Go to the line with "2026 Roadhill Automotive" in the material below and copy from there through the line with "問題だと指摘しました。（前半：12分）", exactly. Pictures are not copied.

§ **Source data**
=== Section Start ===

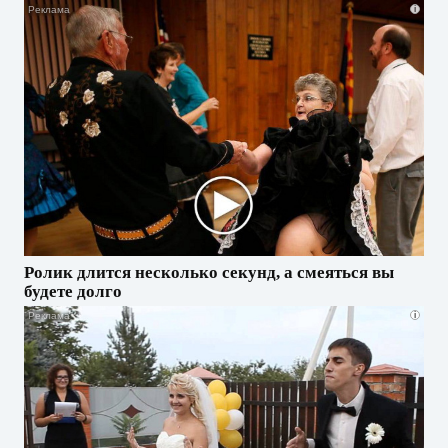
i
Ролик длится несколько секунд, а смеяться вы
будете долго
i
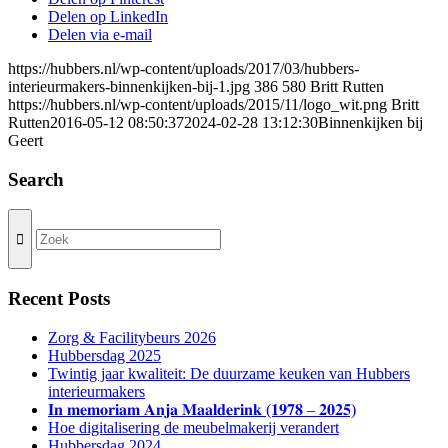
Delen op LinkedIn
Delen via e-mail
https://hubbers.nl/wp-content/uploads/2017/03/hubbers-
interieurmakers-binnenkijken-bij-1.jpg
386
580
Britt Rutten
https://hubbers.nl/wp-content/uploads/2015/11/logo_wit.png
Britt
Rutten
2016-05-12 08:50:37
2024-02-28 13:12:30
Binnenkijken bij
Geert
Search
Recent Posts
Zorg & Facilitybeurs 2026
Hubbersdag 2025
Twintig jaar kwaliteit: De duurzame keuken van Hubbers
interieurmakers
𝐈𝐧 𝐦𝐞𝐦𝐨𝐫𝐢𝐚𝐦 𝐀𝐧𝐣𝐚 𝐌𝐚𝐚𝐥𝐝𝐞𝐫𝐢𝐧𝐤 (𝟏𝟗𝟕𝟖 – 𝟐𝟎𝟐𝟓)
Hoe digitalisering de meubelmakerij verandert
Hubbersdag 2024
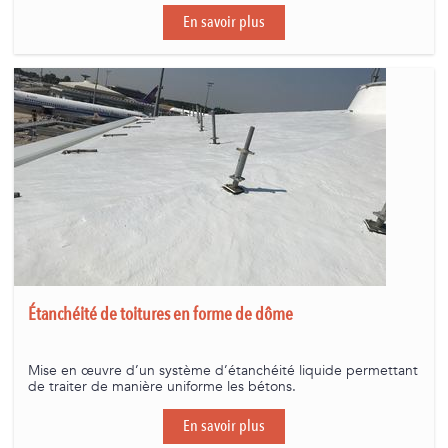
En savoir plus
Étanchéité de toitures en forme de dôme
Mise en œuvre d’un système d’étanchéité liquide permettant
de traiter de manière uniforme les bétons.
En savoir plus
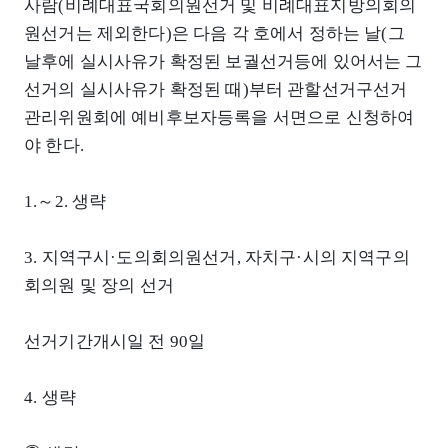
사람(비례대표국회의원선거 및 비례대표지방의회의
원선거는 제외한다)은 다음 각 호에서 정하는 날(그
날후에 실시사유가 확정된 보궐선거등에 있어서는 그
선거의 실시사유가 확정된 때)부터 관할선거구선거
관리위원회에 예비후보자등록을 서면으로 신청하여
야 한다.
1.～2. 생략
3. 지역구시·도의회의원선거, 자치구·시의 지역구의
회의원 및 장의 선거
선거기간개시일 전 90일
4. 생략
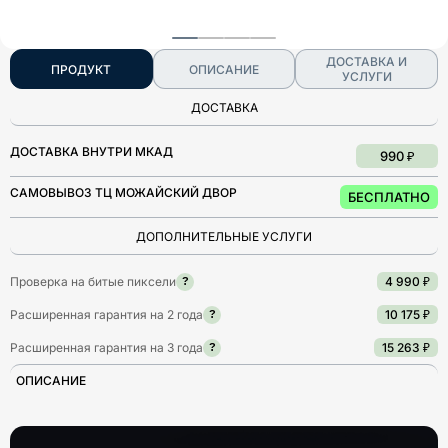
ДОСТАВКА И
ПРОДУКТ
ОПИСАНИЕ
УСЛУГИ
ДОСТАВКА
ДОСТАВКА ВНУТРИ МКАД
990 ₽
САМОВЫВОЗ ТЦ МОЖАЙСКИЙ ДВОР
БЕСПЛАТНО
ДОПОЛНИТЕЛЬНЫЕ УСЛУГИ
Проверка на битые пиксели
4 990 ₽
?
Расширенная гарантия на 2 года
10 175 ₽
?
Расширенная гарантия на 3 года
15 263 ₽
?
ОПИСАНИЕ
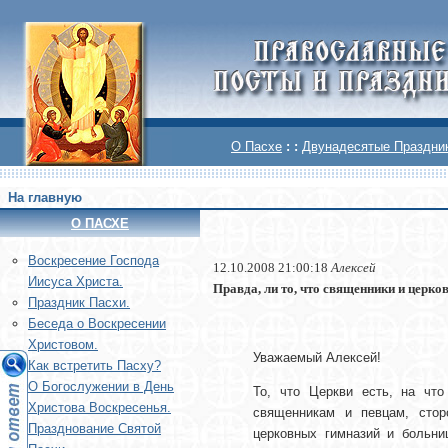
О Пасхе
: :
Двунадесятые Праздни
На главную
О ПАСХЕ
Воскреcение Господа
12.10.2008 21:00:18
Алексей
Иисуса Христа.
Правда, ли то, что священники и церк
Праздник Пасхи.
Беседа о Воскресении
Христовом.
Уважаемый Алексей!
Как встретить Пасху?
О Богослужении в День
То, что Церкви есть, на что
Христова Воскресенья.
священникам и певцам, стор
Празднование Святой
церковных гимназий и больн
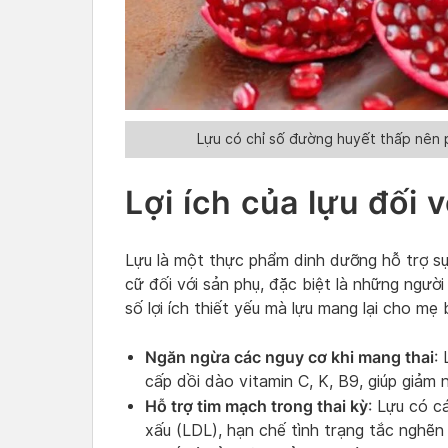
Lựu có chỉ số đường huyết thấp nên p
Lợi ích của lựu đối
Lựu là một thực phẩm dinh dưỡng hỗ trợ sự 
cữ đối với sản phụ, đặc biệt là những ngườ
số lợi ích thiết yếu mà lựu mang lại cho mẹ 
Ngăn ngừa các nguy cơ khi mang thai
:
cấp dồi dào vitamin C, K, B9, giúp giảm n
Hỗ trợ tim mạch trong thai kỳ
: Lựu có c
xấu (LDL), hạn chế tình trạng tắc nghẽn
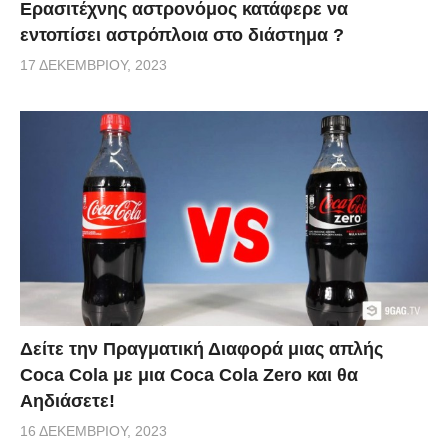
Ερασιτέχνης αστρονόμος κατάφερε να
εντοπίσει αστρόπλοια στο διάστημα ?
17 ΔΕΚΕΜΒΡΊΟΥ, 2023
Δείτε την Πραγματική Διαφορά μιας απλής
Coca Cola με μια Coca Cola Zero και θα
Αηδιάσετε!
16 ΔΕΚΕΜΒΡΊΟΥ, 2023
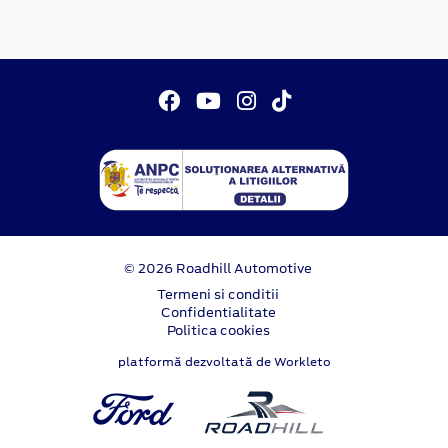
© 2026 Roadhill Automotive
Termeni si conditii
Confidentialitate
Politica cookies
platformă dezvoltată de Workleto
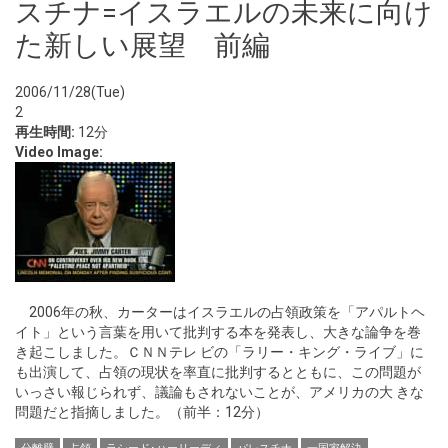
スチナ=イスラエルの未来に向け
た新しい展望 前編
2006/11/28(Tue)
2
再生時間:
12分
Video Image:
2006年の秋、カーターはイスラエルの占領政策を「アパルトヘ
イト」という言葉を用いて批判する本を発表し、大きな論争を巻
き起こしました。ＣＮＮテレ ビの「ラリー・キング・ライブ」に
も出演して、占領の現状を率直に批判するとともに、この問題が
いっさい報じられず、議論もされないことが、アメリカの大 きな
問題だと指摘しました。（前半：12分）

=== Section End ===
=== Section Start ===

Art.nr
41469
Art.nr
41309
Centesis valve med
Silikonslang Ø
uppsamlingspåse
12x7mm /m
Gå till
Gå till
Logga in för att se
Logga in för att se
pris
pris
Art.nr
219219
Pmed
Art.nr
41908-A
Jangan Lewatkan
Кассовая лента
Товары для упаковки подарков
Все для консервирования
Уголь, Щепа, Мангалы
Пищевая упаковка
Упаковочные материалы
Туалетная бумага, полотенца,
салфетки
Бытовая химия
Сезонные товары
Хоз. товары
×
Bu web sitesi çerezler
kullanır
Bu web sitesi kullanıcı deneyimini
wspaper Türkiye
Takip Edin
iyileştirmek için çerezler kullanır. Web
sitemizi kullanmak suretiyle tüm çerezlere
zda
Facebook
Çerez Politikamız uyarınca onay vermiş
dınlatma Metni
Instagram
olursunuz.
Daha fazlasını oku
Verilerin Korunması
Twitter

=== Section End ===
=== Section Start ===

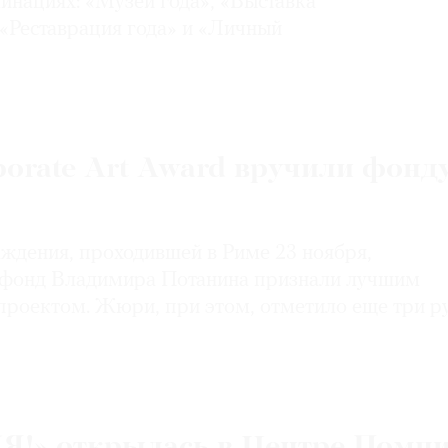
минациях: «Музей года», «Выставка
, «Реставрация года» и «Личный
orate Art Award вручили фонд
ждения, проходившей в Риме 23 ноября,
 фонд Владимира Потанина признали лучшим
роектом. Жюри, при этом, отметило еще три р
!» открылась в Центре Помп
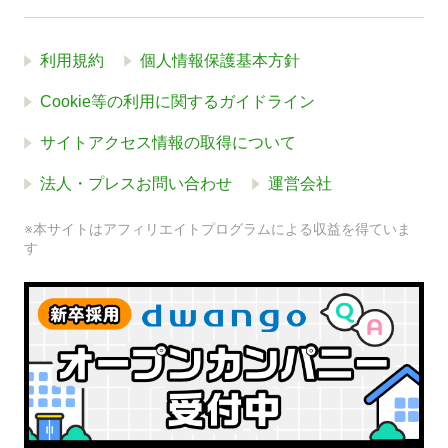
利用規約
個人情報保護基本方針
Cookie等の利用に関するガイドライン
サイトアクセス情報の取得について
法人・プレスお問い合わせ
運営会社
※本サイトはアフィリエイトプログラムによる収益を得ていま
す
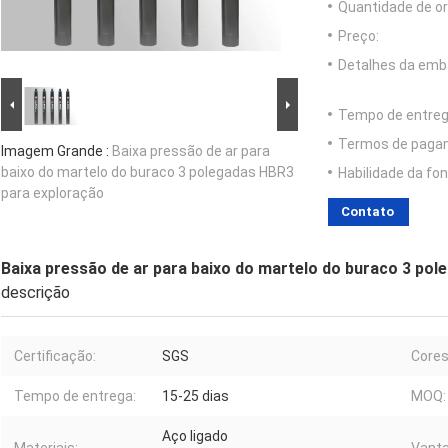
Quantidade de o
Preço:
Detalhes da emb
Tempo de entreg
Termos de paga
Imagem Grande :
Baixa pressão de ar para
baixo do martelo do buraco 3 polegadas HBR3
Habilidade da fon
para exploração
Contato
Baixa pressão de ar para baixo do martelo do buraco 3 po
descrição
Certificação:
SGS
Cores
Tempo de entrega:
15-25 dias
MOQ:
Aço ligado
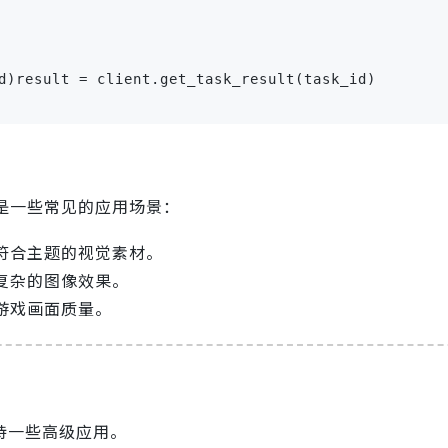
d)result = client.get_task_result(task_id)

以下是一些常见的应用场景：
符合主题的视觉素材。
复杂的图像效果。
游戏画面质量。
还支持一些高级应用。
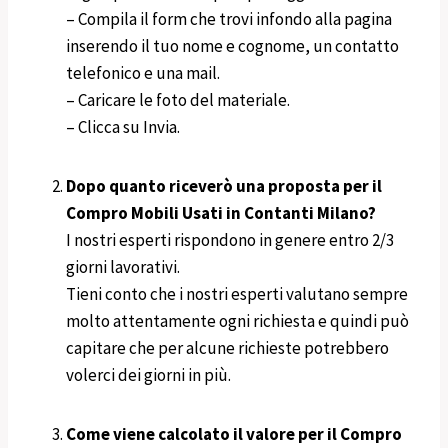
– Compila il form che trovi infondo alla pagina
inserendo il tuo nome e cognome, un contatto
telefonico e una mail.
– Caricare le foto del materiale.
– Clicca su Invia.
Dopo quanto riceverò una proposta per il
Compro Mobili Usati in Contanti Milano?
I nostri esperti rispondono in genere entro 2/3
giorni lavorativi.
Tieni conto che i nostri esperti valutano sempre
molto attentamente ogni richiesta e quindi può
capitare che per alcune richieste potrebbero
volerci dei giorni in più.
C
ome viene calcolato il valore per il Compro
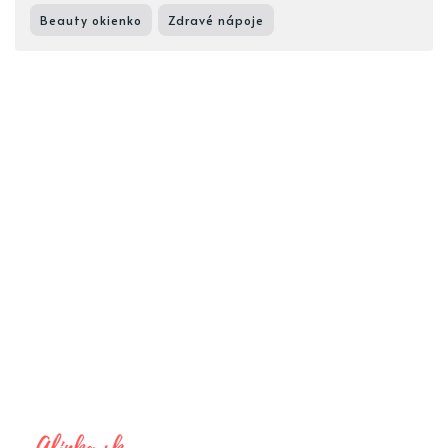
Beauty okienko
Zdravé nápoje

=== Section End ===

§ **Exercise result**
© 2026 Roadhill Automotive
Termeni si conditii
Confidentialitate
Politica cookies
platformă dezvoltată de Workleto
スチナ=イスラエルの未来に向け
た新しい展望 前編
2006/11/28(Tue)
2
再生時間:
12分
Video Image:
2006年の秋、カーターはイスラエルの占領政策を「アパルトヘ
イト」という言葉を用いて批判する本を発表し、大きな論争を巻
き起こしました。ＣＮＮテレ ビの「ラリー・キング・ライブ」に
も出演して、占領の現状を率直に批判するとともに、この問題が
いっさい報じられず、議論もされないことが、アメリカの大 きな
問題だと指摘しました。（前半：12分）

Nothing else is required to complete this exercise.